On October 24, 2023, the U.S. Labor Department released a report indicating that consumer prices rose slightly less than anticipated in September. This increase was primarily driven by a significant uptick in gasoline prices, which surged by 4.1%. However, this was somewhat balanced out by a notable moderation in rental prices, suggesting potential easing inflationary pressures. The current economic climate keeps the Federal Reserve on track for another interest rate cut next week.

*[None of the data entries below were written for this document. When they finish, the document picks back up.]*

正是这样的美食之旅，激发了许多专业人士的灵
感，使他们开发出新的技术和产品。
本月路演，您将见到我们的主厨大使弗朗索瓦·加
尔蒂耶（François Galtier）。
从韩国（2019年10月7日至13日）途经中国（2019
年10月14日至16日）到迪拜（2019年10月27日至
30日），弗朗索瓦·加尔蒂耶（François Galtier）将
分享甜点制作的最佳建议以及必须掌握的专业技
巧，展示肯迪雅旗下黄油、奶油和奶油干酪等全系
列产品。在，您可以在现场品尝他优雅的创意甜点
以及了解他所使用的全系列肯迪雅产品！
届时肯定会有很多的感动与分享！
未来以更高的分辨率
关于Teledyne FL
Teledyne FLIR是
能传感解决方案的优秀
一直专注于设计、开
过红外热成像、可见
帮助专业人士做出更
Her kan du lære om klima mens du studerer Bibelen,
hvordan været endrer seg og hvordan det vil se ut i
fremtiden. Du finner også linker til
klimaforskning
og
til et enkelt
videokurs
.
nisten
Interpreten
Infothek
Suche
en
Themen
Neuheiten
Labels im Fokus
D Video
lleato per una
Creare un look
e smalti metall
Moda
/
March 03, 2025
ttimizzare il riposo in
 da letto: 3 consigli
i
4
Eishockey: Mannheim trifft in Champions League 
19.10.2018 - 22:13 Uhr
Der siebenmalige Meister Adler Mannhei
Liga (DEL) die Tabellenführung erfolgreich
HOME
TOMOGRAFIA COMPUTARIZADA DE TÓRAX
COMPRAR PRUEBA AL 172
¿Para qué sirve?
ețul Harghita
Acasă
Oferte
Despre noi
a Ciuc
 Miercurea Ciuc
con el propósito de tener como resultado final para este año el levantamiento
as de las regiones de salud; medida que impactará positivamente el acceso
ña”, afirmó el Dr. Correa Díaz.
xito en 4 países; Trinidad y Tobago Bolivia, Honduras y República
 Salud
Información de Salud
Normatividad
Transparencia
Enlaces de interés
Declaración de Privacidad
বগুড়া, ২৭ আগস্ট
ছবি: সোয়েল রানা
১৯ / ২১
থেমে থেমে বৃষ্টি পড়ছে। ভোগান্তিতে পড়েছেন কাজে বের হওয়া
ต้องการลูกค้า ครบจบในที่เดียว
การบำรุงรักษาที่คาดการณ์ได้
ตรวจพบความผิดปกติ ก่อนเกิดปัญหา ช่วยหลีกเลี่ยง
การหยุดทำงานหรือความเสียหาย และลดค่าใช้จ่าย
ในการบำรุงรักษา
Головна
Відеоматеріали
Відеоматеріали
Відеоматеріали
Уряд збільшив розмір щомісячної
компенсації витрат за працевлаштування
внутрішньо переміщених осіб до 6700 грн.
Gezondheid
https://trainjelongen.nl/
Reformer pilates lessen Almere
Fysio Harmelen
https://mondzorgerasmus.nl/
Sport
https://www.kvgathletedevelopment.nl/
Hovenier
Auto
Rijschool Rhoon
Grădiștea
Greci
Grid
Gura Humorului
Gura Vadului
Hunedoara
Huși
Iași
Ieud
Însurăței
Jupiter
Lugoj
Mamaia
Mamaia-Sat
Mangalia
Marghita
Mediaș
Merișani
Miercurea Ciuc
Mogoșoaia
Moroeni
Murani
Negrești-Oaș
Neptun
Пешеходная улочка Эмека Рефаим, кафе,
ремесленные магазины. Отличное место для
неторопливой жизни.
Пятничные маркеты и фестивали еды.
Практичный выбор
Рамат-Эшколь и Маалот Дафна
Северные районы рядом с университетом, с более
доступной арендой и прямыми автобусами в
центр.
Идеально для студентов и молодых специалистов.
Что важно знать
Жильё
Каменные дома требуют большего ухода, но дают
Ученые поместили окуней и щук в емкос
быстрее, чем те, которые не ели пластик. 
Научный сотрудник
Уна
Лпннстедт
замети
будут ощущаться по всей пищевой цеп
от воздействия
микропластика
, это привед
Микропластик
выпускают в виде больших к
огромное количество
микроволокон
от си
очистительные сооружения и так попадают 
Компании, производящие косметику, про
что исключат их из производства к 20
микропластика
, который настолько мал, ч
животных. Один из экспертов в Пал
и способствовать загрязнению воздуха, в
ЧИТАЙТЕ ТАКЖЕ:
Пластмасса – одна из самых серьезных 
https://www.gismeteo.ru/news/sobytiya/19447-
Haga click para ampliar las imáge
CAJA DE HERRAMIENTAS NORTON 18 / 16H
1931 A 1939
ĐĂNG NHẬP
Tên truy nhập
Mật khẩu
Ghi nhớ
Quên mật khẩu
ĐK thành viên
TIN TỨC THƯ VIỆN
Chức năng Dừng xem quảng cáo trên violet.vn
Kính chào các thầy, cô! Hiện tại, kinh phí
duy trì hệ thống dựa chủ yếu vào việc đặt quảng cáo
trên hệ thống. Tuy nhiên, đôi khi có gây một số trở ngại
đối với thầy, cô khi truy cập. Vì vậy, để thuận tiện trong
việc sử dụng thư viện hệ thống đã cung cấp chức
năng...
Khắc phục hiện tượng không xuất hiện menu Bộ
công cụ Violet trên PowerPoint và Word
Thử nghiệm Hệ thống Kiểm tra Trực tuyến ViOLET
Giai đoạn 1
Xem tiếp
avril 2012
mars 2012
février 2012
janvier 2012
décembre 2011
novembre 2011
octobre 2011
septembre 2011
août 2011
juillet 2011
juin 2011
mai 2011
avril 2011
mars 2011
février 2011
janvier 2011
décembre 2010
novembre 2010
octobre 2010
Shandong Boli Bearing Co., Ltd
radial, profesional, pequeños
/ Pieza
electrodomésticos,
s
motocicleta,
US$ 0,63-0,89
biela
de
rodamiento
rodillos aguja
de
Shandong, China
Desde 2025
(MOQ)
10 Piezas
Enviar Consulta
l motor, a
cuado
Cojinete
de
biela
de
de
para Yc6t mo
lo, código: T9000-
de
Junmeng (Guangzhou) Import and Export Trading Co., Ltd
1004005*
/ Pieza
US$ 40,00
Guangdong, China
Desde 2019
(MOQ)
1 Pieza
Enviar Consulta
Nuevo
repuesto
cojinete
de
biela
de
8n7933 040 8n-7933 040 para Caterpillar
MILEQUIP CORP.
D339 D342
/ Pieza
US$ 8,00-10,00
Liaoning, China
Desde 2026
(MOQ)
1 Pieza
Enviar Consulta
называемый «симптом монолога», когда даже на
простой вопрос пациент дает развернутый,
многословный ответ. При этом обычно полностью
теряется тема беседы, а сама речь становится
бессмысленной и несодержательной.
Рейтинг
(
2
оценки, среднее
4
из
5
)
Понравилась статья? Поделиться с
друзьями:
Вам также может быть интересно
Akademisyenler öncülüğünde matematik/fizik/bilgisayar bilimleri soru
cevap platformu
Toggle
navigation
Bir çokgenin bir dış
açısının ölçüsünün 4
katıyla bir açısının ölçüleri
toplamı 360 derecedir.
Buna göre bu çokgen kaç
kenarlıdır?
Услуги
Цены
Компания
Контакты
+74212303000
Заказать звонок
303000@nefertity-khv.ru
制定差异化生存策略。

The report highlighted that consumer inflation was tempered by a slowdown in the rise of prices for airfares, hotel and motel accommodations, as well as a decrease in the prices of used cars and trucks. Despite these positive signs, tariffs on imports continued to exert upward pressure on prices for apparel, appliances, furniture, bedding, and sporting goods. This complex interplay of factors emphasizes the challenging economic landscape.
This inflation report was published despite a temporary data blackout due to the ongoing U.S. government shutdown. The shutdown has hindered the Social Security Administration from calculating its cost-of-living adjustments for millions of retirees and other benefit recipients. Originally scheduled for release on October 15, the inflation report's publication was uncertain, with the White House warning that October’s report might not be released, marking a historic first.
Olu Sonola, head of U.S. economic research at Fitch Ratings, noted that this inflation print offers a much-needed relief for the Fed. He remarked that the tariff passthrough remains muted, as the focus shifts to a weakening labor market. The anticipated interest rate cut is viewed as an insurance measure, with hopes that the shutdown will conclude by December, allowing for a clearer assessment of job market conditions.
The Consumer Price Index (CPI) increased by 0.3% in September, following a 0.4% rise in August. Excluding the volatile food and energy sectors, the CPI saw a gain of 0.2%, down from 0.3% in the previous month. The slowing inflation in rents significantly contributed to this moderation in the core CPI, with owners' equivalent rent increasing by just 0.1%—the smallest increase since January 2021.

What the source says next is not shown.